╭──

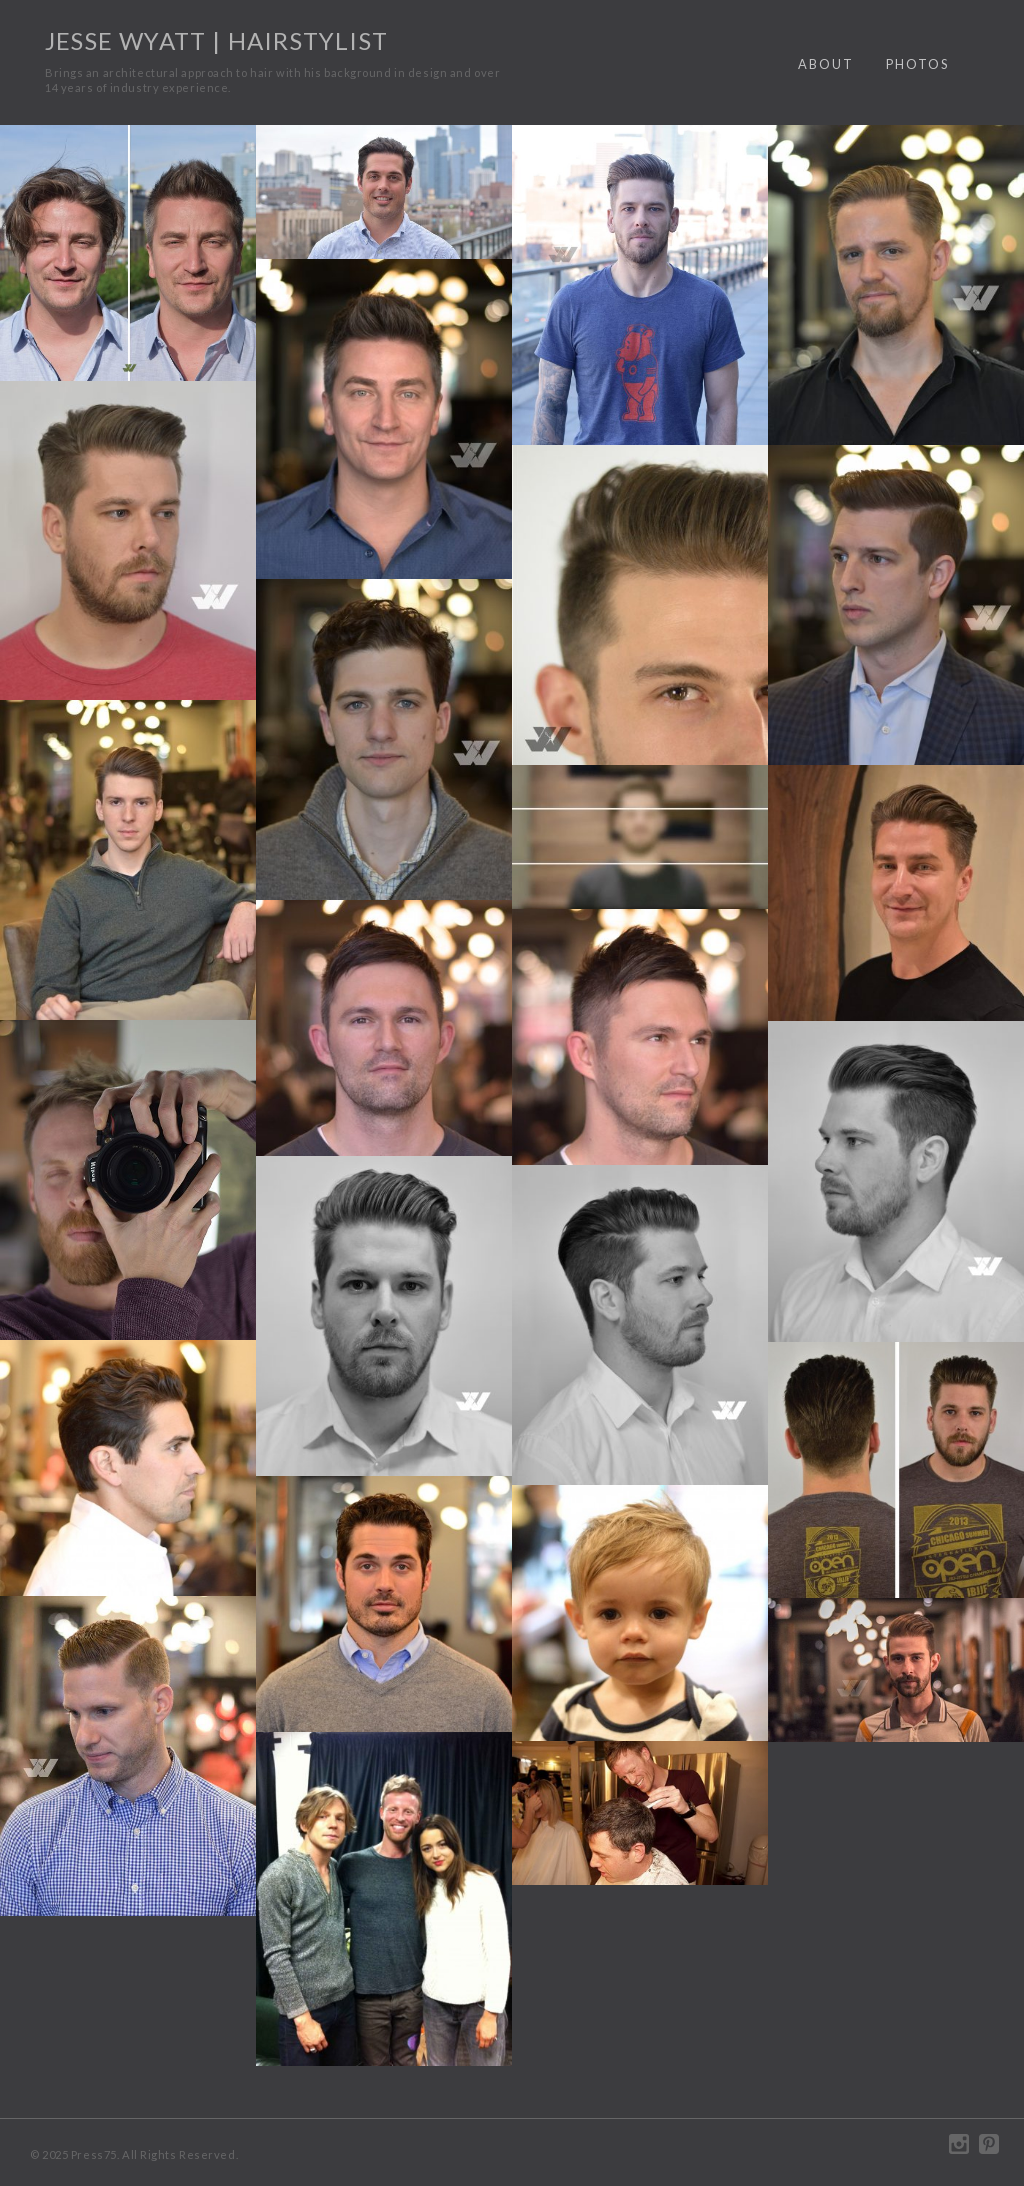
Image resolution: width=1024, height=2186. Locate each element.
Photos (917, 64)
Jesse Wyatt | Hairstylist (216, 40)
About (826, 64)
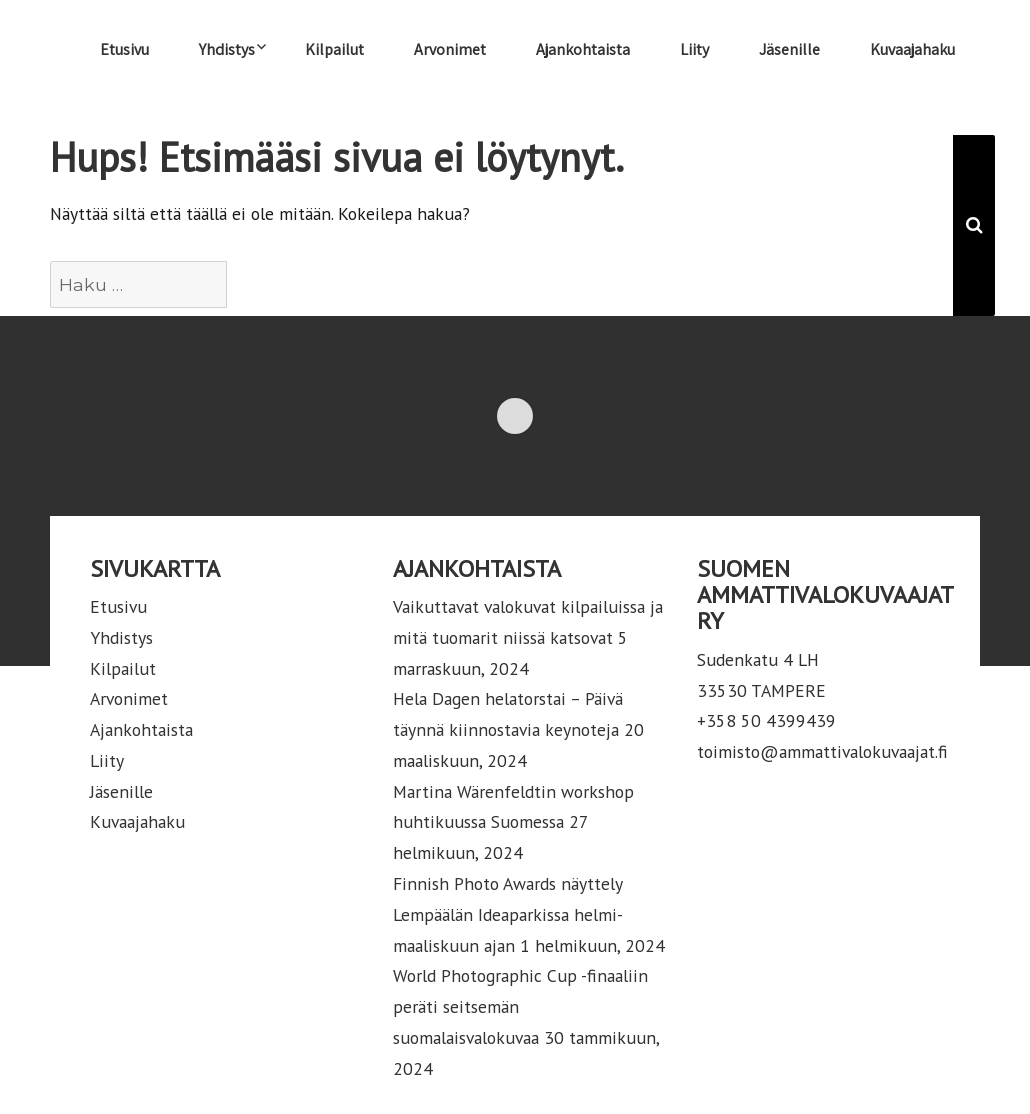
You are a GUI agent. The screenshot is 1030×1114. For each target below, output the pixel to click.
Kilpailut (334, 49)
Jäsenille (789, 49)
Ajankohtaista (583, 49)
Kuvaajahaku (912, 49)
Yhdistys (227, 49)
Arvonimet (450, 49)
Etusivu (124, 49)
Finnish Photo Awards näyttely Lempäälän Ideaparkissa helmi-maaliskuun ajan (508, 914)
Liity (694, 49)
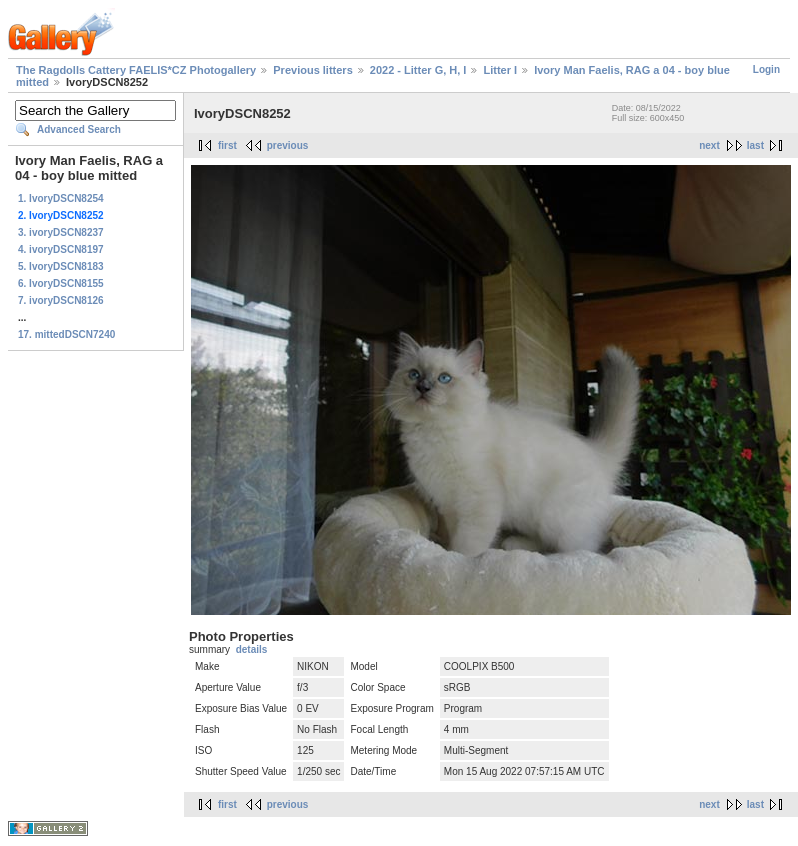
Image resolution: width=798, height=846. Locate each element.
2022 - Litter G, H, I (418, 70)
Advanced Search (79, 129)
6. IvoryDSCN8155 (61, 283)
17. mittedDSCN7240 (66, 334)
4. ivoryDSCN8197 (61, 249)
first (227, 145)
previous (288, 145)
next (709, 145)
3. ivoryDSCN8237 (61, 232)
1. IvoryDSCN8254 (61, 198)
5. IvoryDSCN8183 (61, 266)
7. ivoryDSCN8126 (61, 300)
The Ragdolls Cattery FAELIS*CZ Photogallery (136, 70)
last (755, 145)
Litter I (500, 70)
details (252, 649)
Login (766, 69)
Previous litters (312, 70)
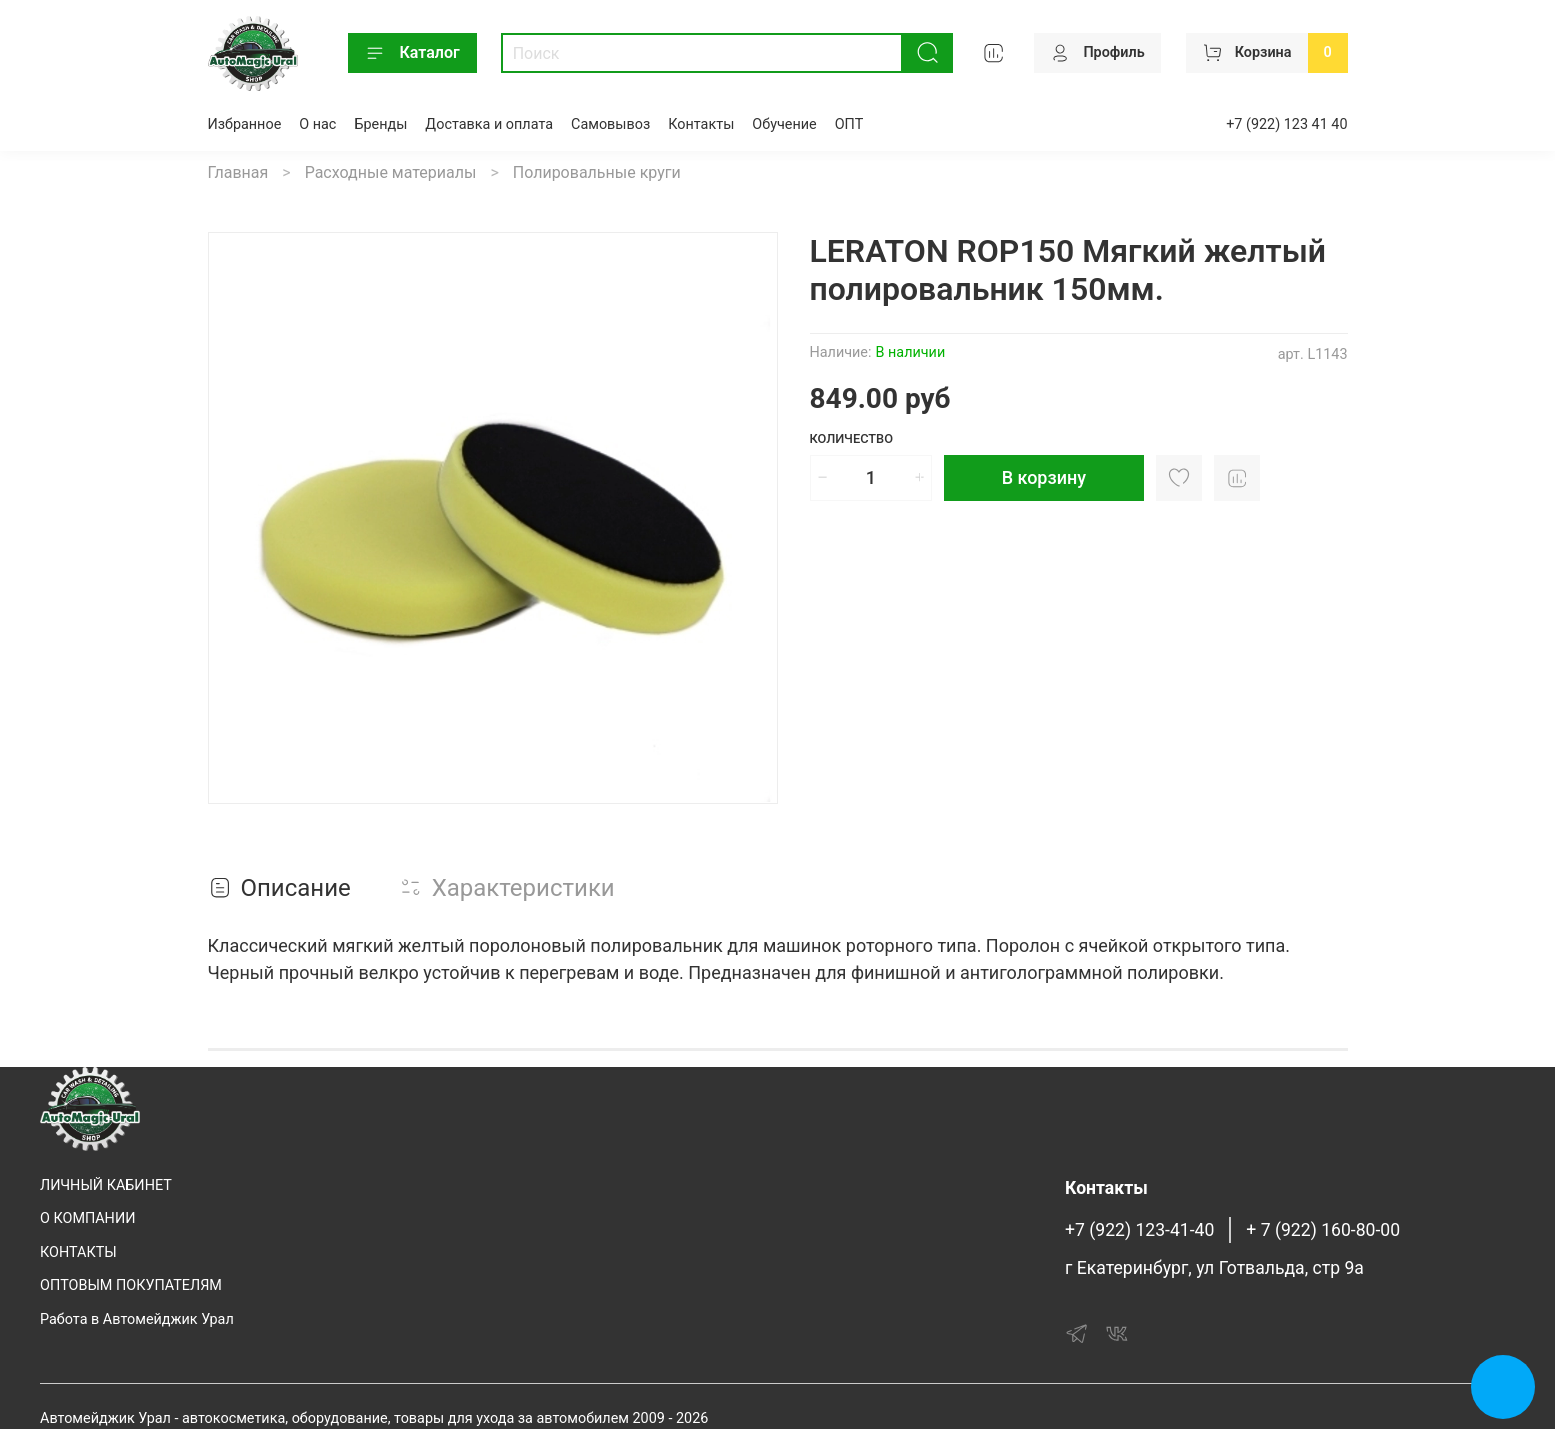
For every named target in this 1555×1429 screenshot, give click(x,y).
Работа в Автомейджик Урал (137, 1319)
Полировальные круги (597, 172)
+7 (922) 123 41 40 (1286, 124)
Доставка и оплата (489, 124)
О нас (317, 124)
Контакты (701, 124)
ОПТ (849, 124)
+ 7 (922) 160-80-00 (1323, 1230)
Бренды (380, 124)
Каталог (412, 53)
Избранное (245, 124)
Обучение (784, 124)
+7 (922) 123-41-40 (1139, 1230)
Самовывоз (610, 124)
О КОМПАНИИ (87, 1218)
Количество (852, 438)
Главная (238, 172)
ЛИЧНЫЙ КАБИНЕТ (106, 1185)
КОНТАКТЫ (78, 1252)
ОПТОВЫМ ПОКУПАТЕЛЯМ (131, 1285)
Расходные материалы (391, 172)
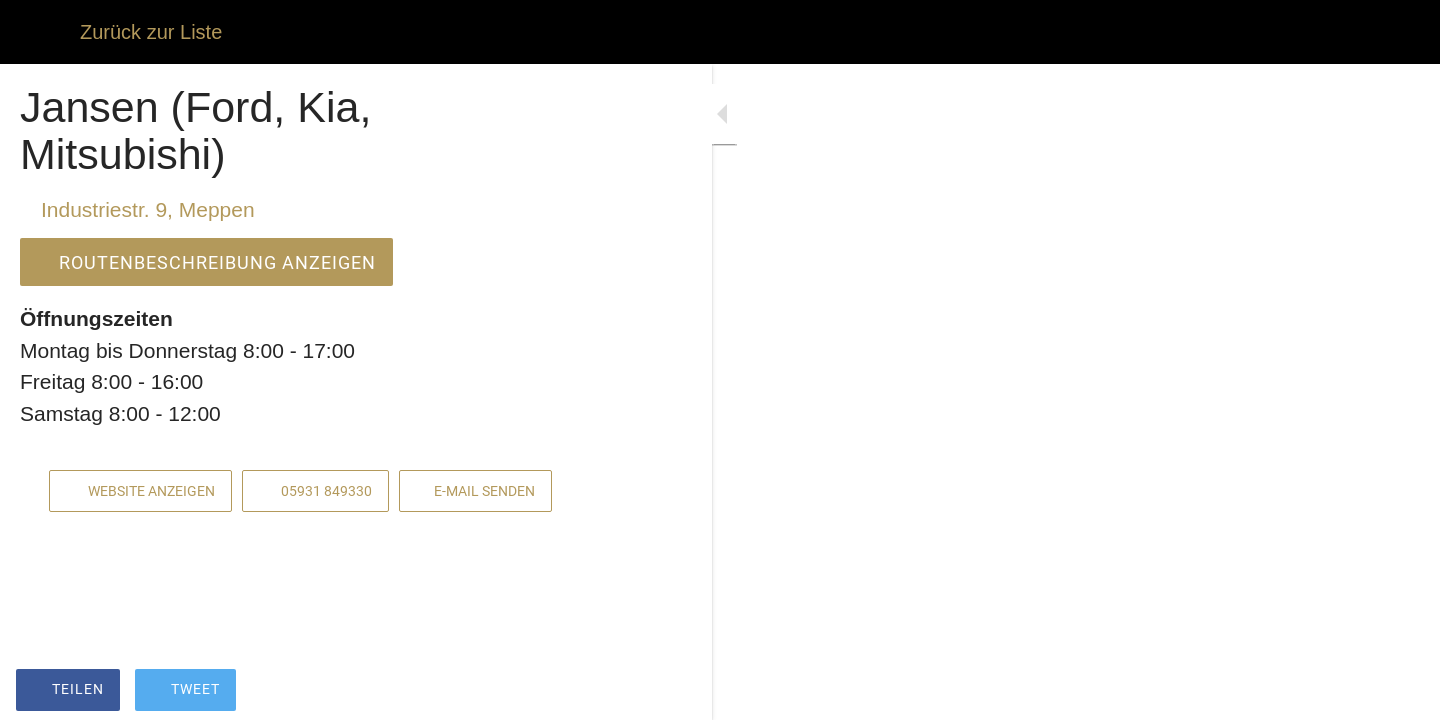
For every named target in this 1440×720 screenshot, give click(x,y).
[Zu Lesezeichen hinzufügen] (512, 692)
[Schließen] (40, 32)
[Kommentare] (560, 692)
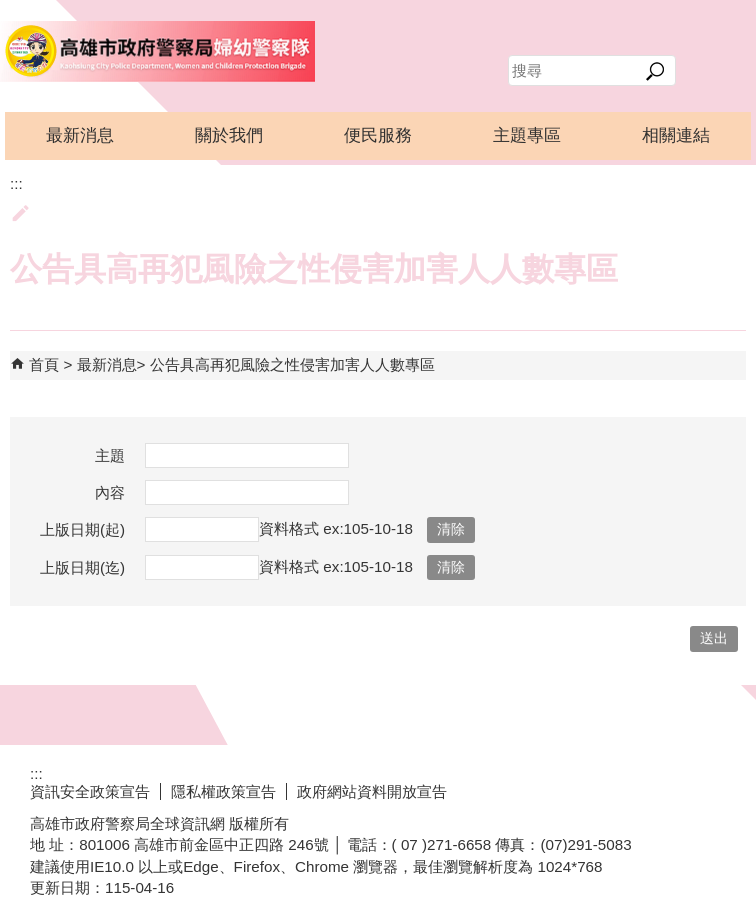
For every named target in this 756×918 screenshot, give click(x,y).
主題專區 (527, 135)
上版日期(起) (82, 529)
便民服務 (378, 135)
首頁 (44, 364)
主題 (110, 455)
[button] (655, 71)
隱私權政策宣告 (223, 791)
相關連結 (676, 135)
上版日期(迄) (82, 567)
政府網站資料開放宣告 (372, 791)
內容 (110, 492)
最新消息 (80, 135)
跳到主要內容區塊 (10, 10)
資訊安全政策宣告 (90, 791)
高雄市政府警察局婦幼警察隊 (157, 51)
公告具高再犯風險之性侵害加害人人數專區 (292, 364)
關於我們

╰──

> _PROMPT_:
All of the data above is to be repeated exactly, with the pictures left out.

> _RESULT_:
Image resolution: width=1024, height=2186. Locate each element.
Photos (917, 64)
Jesse Wyatt | Hairstylist (216, 40)
About (826, 64)
You are a GUI agent. The screenshot is 1030×1114. For each target below, output the pixel to click.
Kilpailut (334, 49)
Jäsenille (789, 49)
Ajankohtaista (583, 49)
Kuvaajahaku (912, 49)
Yhdistys (227, 49)
Arvonimet (450, 49)
Etusivu (124, 49)
Finnish Photo Awards näyttely Lempäälän Ideaparkissa helmi-maaliskuun ajan (508, 914)
Liity (694, 49)
Image resolution: width=798, height=846. Locate each element.
2022 - Litter G, H, I (418, 70)
Advanced Search (79, 129)
6. IvoryDSCN8155 (61, 283)
17. mittedDSCN7240 (66, 334)
4. ivoryDSCN8197 (61, 249)
first (227, 145)
previous (288, 145)
next (709, 145)
3. ivoryDSCN8237 (61, 232)
1. IvoryDSCN8254 (61, 198)
5. IvoryDSCN8183 (61, 266)
7. ivoryDSCN8126 (61, 300)
The Ragdolls Cattery FAELIS*CZ Photogallery (136, 70)
last (755, 145)
Litter I (500, 70)
details (252, 649)
Login (766, 69)
Previous litters (312, 70)
For every named target in this 1555×1429 screenshot, give click(x,y).
Работа в Автомейджик Урал (137, 1319)
Полировальные круги (597, 172)
+7 (922) 123 41 40 (1286, 124)
Доставка и оплата (489, 124)
О нас (317, 124)
Контакты (701, 124)
ОПТ (849, 124)
+ 7 (922) 160-80-00 (1323, 1230)
Бренды (380, 124)
Каталог (412, 53)
Избранное (245, 124)
Обучение (784, 124)
+7 (922) 123-41-40 (1139, 1230)
Самовывоз (610, 124)
О КОМПАНИИ (87, 1218)
Количество (852, 438)
Главная (238, 172)
ЛИЧНЫЙ КАБИНЕТ (106, 1185)
КОНТАКТЫ (78, 1252)
ОПТОВЫМ ПОКУПАТЕЛЯМ (131, 1285)
Расходные материалы (391, 172)
For every named target in this 1440×720 screenshot, give click(x,y).
[Zu Lesezeichen hinzufügen] (512, 692)
[Schließen] (40, 32)
[Kommentare] (560, 692)
For every named target in this 756×918 screenshot, give click(x,y).
主題專區 (527, 135)
上版日期(起) (82, 529)
便民服務 (378, 135)
首頁 (44, 364)
主題 (110, 455)
[button] (655, 71)
隱私權政策宣告 (223, 791)
相關連結 (676, 135)
上版日期(迄) (82, 567)
政府網站資料開放宣告 (372, 791)
內容 (110, 492)
最新消息 (80, 135)
跳到主要內容區塊 (10, 10)
資訊安全政策宣告 (90, 791)
高雄市政府警察局婦幼警察隊 (157, 51)
公告具高再犯風險之性侵害加害人人數專區 (292, 364)
關於我們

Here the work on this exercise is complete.